A number of speakers ''are philosophers who will distinguish between moral permissibility and legal permissibility,'' Anderson added.
Some of those philosophers might view torture as legally permissible but morally not, and others vice versa, he said.
Asked whether he imagined a few years ago that a university would hold an academic conference on torture, Anderson pointed to a law journal article by Seth Kreimer of the University of Pennsylvania Law School.
''There are some articles I never thought I would have to write; this is one,'' Kreimer wrote.
Anderson earned a doctoral degree in philosophy from the U of C only in 2002. For more experienced professors, he said, the issues ''seem to have come back from the grave.''
Sample panel topics are:
- ''How does torture affect the tortured, the torturers, and those who inhabit a world with torture in it?'' 1:40 p.m. to 3 p.m. Friday.

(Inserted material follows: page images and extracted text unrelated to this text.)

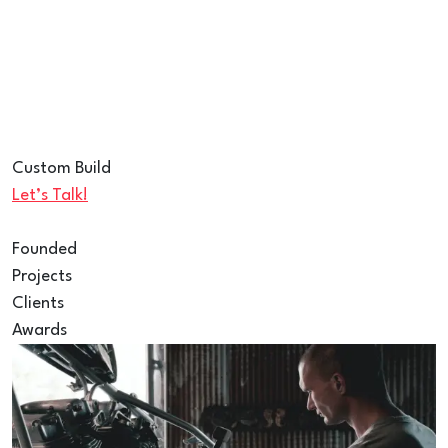
Custom Build
Let’s Talk!
Founded
Projects
Clients
Awards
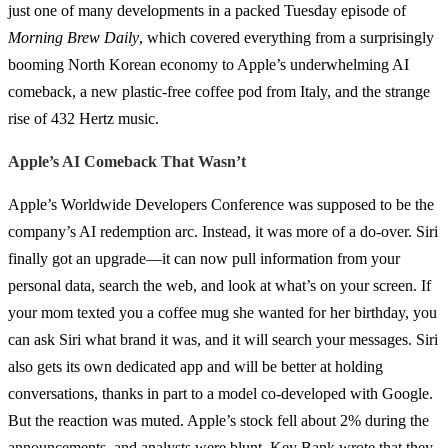
just one of many developments in a packed Tuesday episode of
Morning Brew Daily
, which covered everything from a surprisingly
booming North Korean economy to Apple’s underwhelming AI
comeback, a new plastic-free coffee pod from Italy, and the strange
rise of 432 Hertz music.
Apple’s AI Comeback That Wasn’t
Apple’s Worldwide Developers Conference was supposed to be the
company’s AI redemption arc. Instead, it was more of a do-over. Siri
finally got an upgrade—it can now pull information from your
personal data, search the web, and look at what’s on your screen. If
your mom texted you a coffee mug she wanted for her birthday, you
can ask Siri what brand it was, and it will search your messages. Siri
also gets its own dedicated app and will be better at holding
conversations, thanks in part to a model co-developed with Google.
But the reaction was muted. Apple’s stock fell about 2% during the
announcements, and analysts were blunt. Key Bank wrote that they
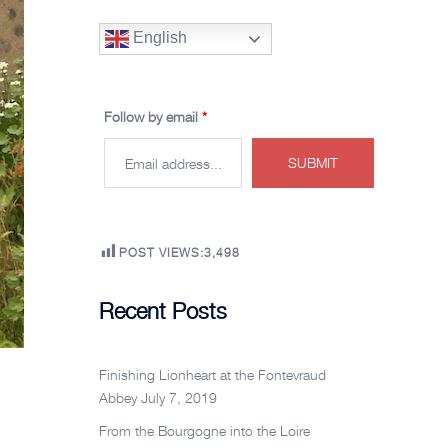
English
Follow by email
*
POST VIEWS:
3,498
Recent Posts
Finishing Lionheart at the Fontevraud
Abbey
July 7, 2019
From the Bourgogne into the Loire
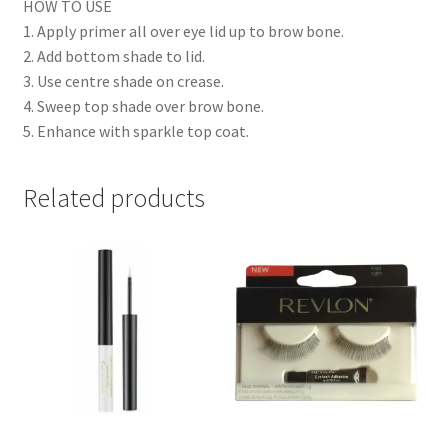
HOW TO USE
1. Apply primer all over eye lid up to brow bone.
2. Add bottom shade to lid.
3. Use centre shade on crease.
4. Sweep top shade over brow bone.
5. Enhance with sparkle top coat.
Related products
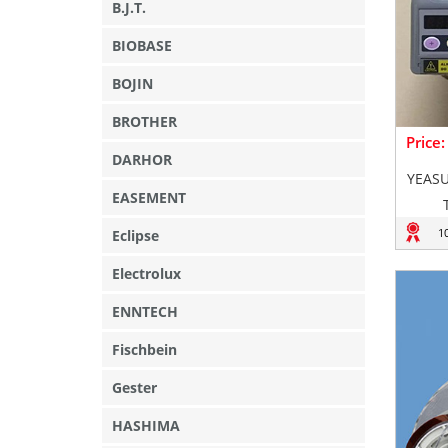
B.J.T.
BIOBASE
BOJIN
BROTHER
Price
DARHOR
YEASU
EASEMENT
1
Eclipse
Electrolux
ENNTECH
Fischbein
Gester
HASHIMA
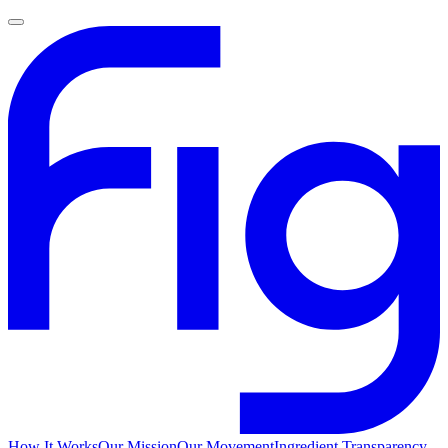
How It Works
Our Mission
Our Movement
Ingredient Transparency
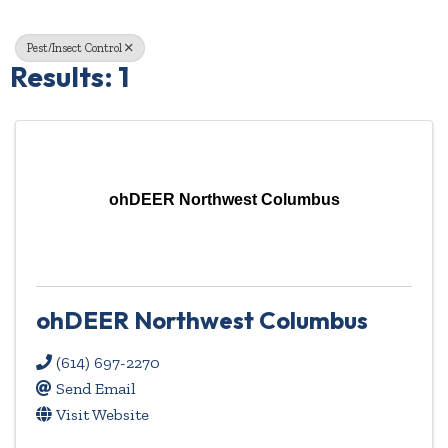
Pest/Insect Control
Results: 1
ohDEER Northwest Columbus
ohDEER Northwest Columbus
(614) 697-2270
Send Email
Visit Website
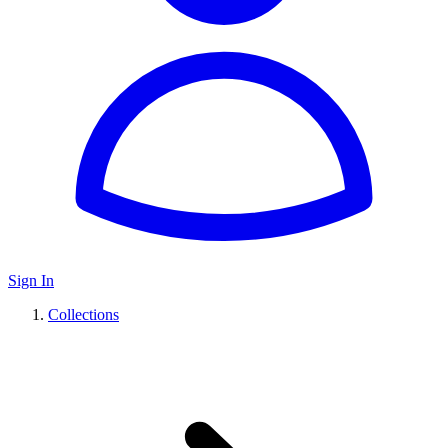
Sign In
Collections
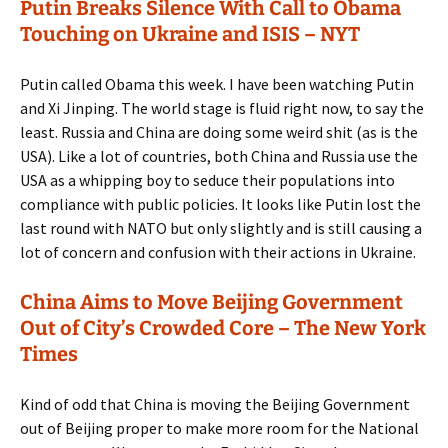
Putin Breaks Silence With Call to Obama
Touching on Ukraine and ISIS – NYT
Putin called Obama this week. I have been watching Putin
and Xi Jinping. The world stage is fluid right now, to say the
least. Russia and China are doing some weird shit (as is the
USA). Like a lot of countries, both China and Russia use the
USA as a whipping boy to seduce their populations into
compliance with public policies. It looks like Putin lost the
last round with NATO but only slightly and is still causing a
lot of concern and confusion with their actions in Ukraine.
China Aims to Move Beijing Government
Out of City’s Crowded Core – The New York
Times
Kind of odd that China is moving the Beijing Government
out of Beijing proper to make more room for the National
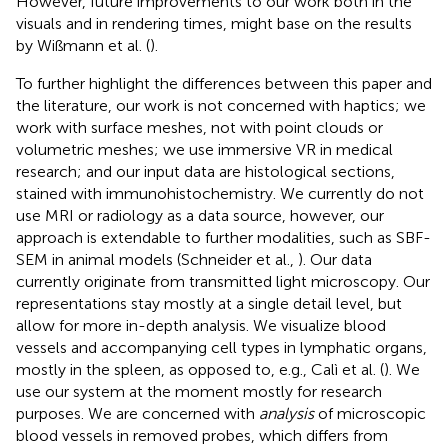
However, future improvements to our work both in the
visuals and in rendering times, might base on the results
by Wißmann et al. (
).
To further highlight the differences between this paper and
the literature, our work is not concerned with haptics; we
work with surface meshes, not with point clouds or
volumetric meshes; we use immersive VR in medical
research; and our input data are histological sections,
stained with immunohistochemistry. We currently do not
use MRI or radiology as a data source, however, our
approach is extendable to further modalities, such as SBF-
SEM in animal models (Schneider et al.,
). Our data
currently originate from transmitted light microscopy. Our
representations stay mostly at a single detail level, but
allow for more in-depth analysis. We visualize blood
vessels and accompanying cell types in lymphatic organs,
mostly in the spleen, as opposed to, e.g., Calì et al. (
). We
use our system at the moment mostly for research
purposes. We are concerned with
analysis
of microscopic
blood vessels in removed probes, which differs from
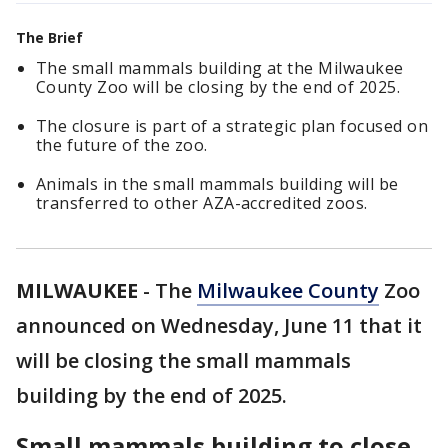
The Brief
The small mammals building at the Milwaukee
County Zoo will be closing by the end of 2025.
The closure is part of a strategic plan focused on
the future of the zoo.
Animals in the small mammals building will be
transferred to other AZA-accredited zoos.
MILWAUKEE
-
The
Milwaukee County
Zoo
announced on Wednesday, June 11 that it
will be closing the small mammals
building by the end of 2025.
Small mammals building to close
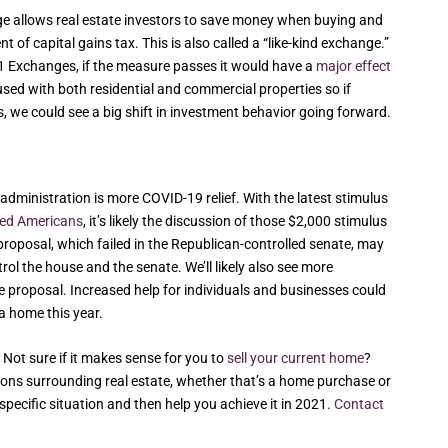
nge allows real estate investors to save money when buying and
 of capital gains tax. This is also called a “like-kind exchange.”
031 Exchanges, if the measure passes it would have a
major effect
sed with both residential and commercial properties so if
es, we could see a big shift in investment behavior going forward.
w administration is more COVID-19 relief. With the latest stimulus
fied Americans
, it’s likely the discussion of those $2,000 stimulus
proposal, which failed in the Republican-controlled senate, may
l the house and the senate. We’ll likely also see more
 proposal. Increased help for individuals and businesses could
a home this year.
 Not sure if it makes sense for you to
sell your current home
?
isions surrounding real estate, whether that’s a home purchase or
specific situation and then help you achieve it in 2021.
Contact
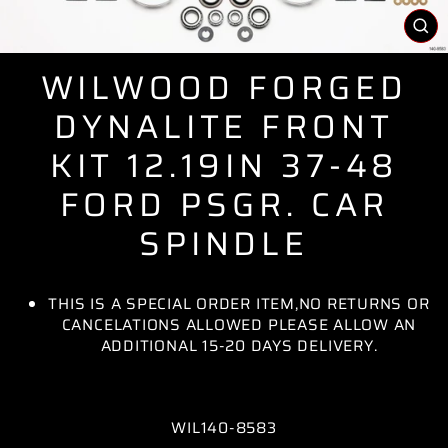
CL
(E
WILWOOD FORGED
DYNALITE FRONT
KIT 12.19IN 37-48
FORD PSGR. CAR
SPINDLE
THIS IS A SPECIAL ORDER ITEM,NO RETURNS OR
CANCELATIONS ALLOWED PLEASE ALLOW AN
ADDITIONAL 15-20 DAYS DELIVERY.
WIL140-8583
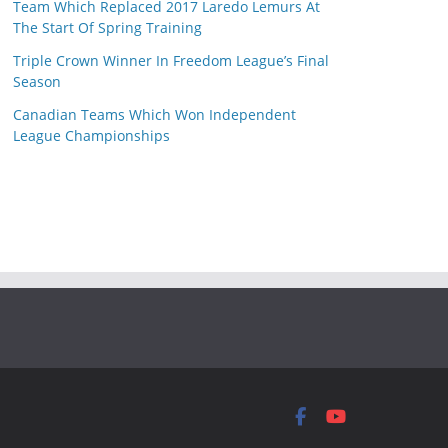
Team Which Replaced 2017 Laredo Lemurs At
The Start Of Spring Training
Triple Crown Winner In Freedom League’s Final
Season
Canadian Teams Which Won Independent
League Championships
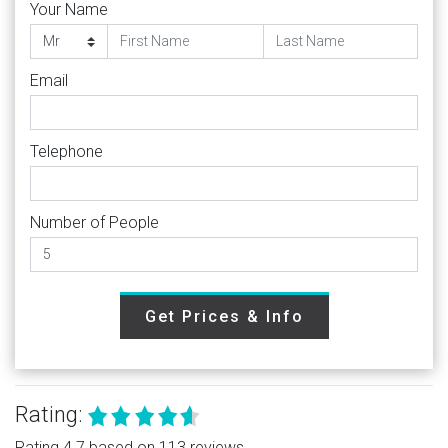
Your Name
Email
Telephone
Number of People
Get Prices & Info
Rating:
Rating 4.7 based on 113 reviews.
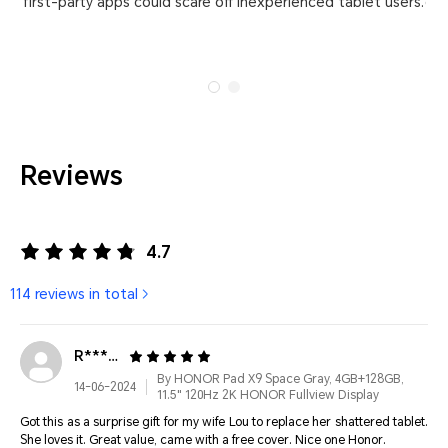
first-party apps could scare off inexperienced tablet users.
dis
Reviews
4.7
114 reviews in total
R******
By HONOR Pad X9 Space Gray, 4GB+128GB,
14-06-2024
11.5" 120Hz 2K HONOR Fullview Display
Got this as a surprise gift for my wife Lou to replace her shattered tablet.
She loves it. Great value, came with a free cover. Nice one Honor.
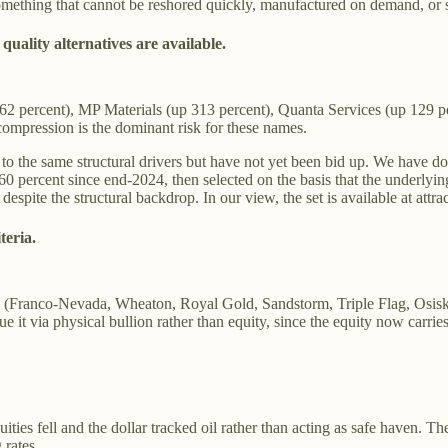
something that cannot be reshored quickly, manufactured on demand, or 
uality alternatives are available.
162 percent), MP Materials (up 313 percent), Quanta Services (up 129
mpression is the dominant risk for these names.
ed to the same structural drivers but have not yet been bid up. We have 
0 percent since end-2024, then selected on the basis that the underlyi
spite the structural backdrop. In our view, the set is available at attra
teria.
(Franco-Nevada, Wheaton, Royal Gold, Sandstorm, Triple Flag, Osisko
t via physical bullion rather than equity, since the equity now carrie
es fell and the dollar tracked oil rather than acting as safe haven. The 
 rates.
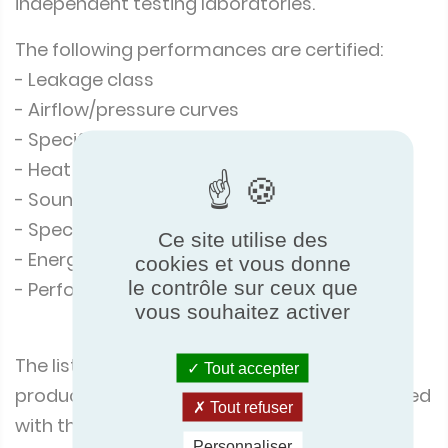
independent testing laboratories.
The following performances are certified:
- Leakage class
- Airflow/pressure curves
- Specific Power Input
- Heat recovery efficiency
- Sound power levels
- Specific Energy Consumption (SEC)
Ce site utilise des
- Energy efficiency class
cookies et vous donne
le contrôle sur ceux que
- Performances at cold climate conditions
vous souhaitez activer
The list of the corresponding products, and
Tout accepter
product performance reports, can be checked
Tout refuser
with the following link:
Personnaliser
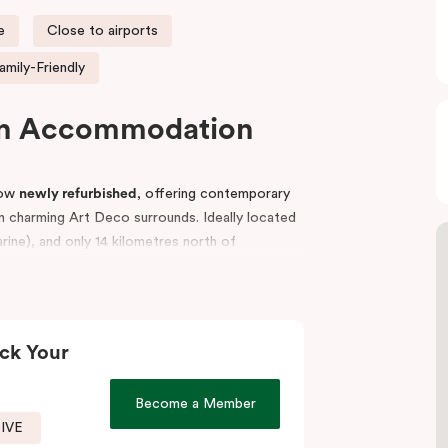
e
Close to airports
amily-Friendly
on Accommodation
now
newly refurbished
, offering contemporary
 charming Art Deco surrounds. Ideally located
ine), and only 14 kilometres north of
both leisure and business travellers.
ourses, Flemington and Moonee Valley, or
arine, or Essendon, Punthill Essendon is an
ck Your
es fully equipped meeting and event facilities,
Become a Member
nd business meetings.
SIVE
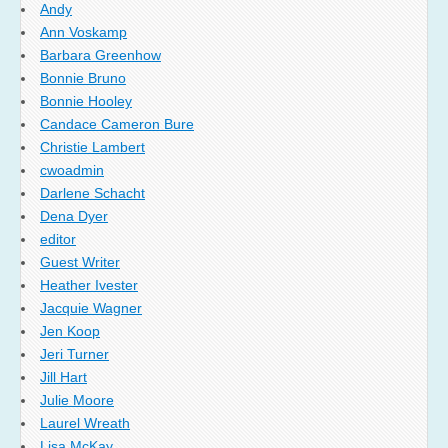
Andy
Ann Voskamp
Barbara Greenhow
Bonnie Bruno
Bonnie Hooley
Candace Cameron Bure
Christie Lambert
cwoadmin
Darlene Schacht
Dena Dyer
editor
Guest Writer
Heather Ivester
Jacquie Wagner
Jen Koop
Jeri Turner
Jill Hart
Julie Moore
Laurel Wreath
Lisa McKay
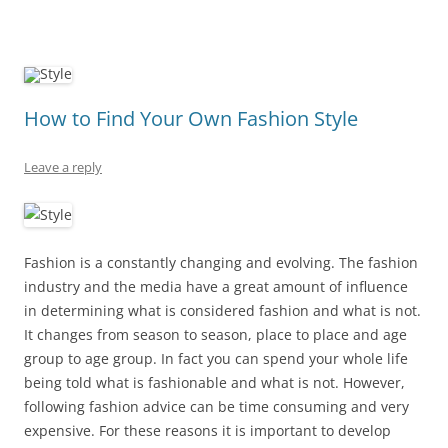
How to Find Your Own Fashion Style
Leave a reply
Fashion is a constantly changing and evolving. The fashion
industry and the media have a great amount of influence
in determining what is considered fashion and what is not.
It changes from season to season, place to place and age
group to age group. In fact you can spend your whole life
being told what is fashionable and what is not. However,
following fashion advice can be time consuming and very
expensive. For these reasons it is important to develop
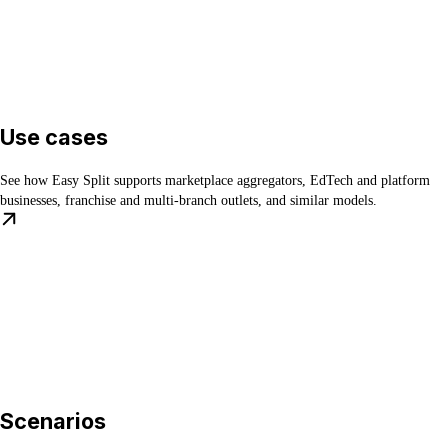
Use cases
See how Easy Split supports marketplace aggregators, EdTech and platform
businesses, franchise and multi-branch outlets, and similar models.
Scenarios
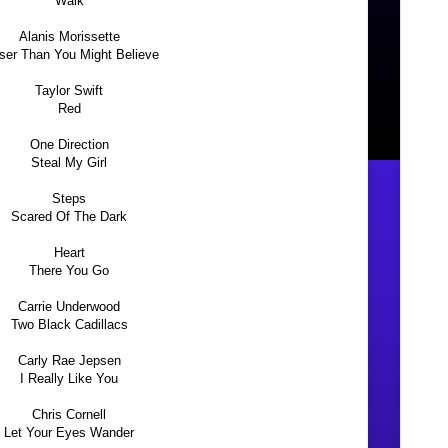
Walk
Alanis Morissette
ser Than You Might Believe
Taylor Swift
Red
One Direction
Steal My Girl
Steps
Scared Of The Dark
Heart
There You Go
Carrie Underwood
Two Black Cadillacs
Carly Rae Jepsen
I Really Like You
Chris Cornell
Let Your Eyes Wander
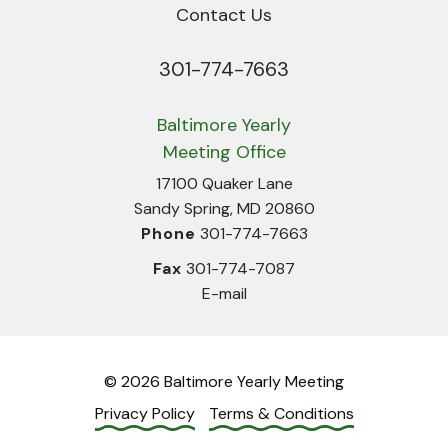
Contact Us
301-774-7663
Phone
Baltimore Yearly
Meeting Office
17100 Quaker Lane
Sandy Spring, MD 20860
Phone
301-774-7663
Fax
301-774-7087
E-mail
© 2026 Baltimore Yearly Meeting
Privacy Policy
Terms & Conditions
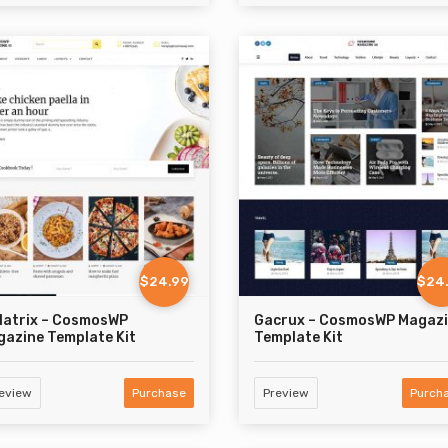
$24.99
$24
latrix – CosmosWP
Gacrux – CosmosWP Magaz
azine Template Kit
Template Kit
eview
Purchase
Preview
Purch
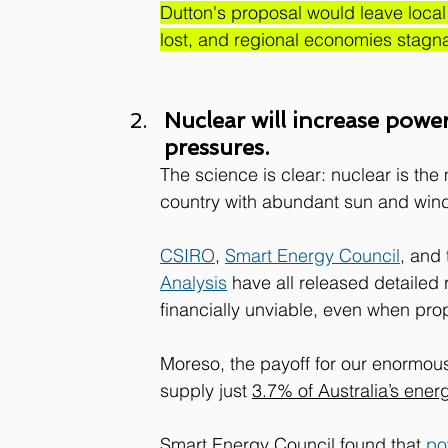
Dutton's 
proposal would leave local 
lost, and regional economies stagna
Nuclear will increase power 
pressures.
The science is clear: nuclear is the
country with abundant sun and win
CSIRO
, 
Smart Energy Council
, and 
Analysis
 have all released detailed 
financially unviable, even when propp
Moreso, the payoff for our enormou
supply just 
3.7% of Australia’s ener
Smart Energy Council found that 
po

- ''Is torture ever morally permissible, and if so, on what grounds?''
3:15 p.m. to 5:15 p.m. Friday.
- ''Torture in History: What can we learn from history about the function and impact of the use of coercive interrogation techniques?'' 9 a.m. to 10:20 a.m. Saturday.
- ''Should the law absolutely ban coercive interrogation? And can and should it really mean it?'' 10:30 a.m. to 12:30 p.m. Saturday.
The scheduled speakers are professors in law, philosophy, psychology and psychiatry, the classics and political science.
The conference is held in conjunction with U of C law's year-long law and philosophy workshop on coercion, and several students from that workshop will also speak.
The keynote speaker will be Albie Sachs, justice of the Constitutional Court of South Africa.
Anderson is on leave from the University of British Columbia, where he is an assistant professor of philosophy. He is Law and Philosophy Fellow at the U of C.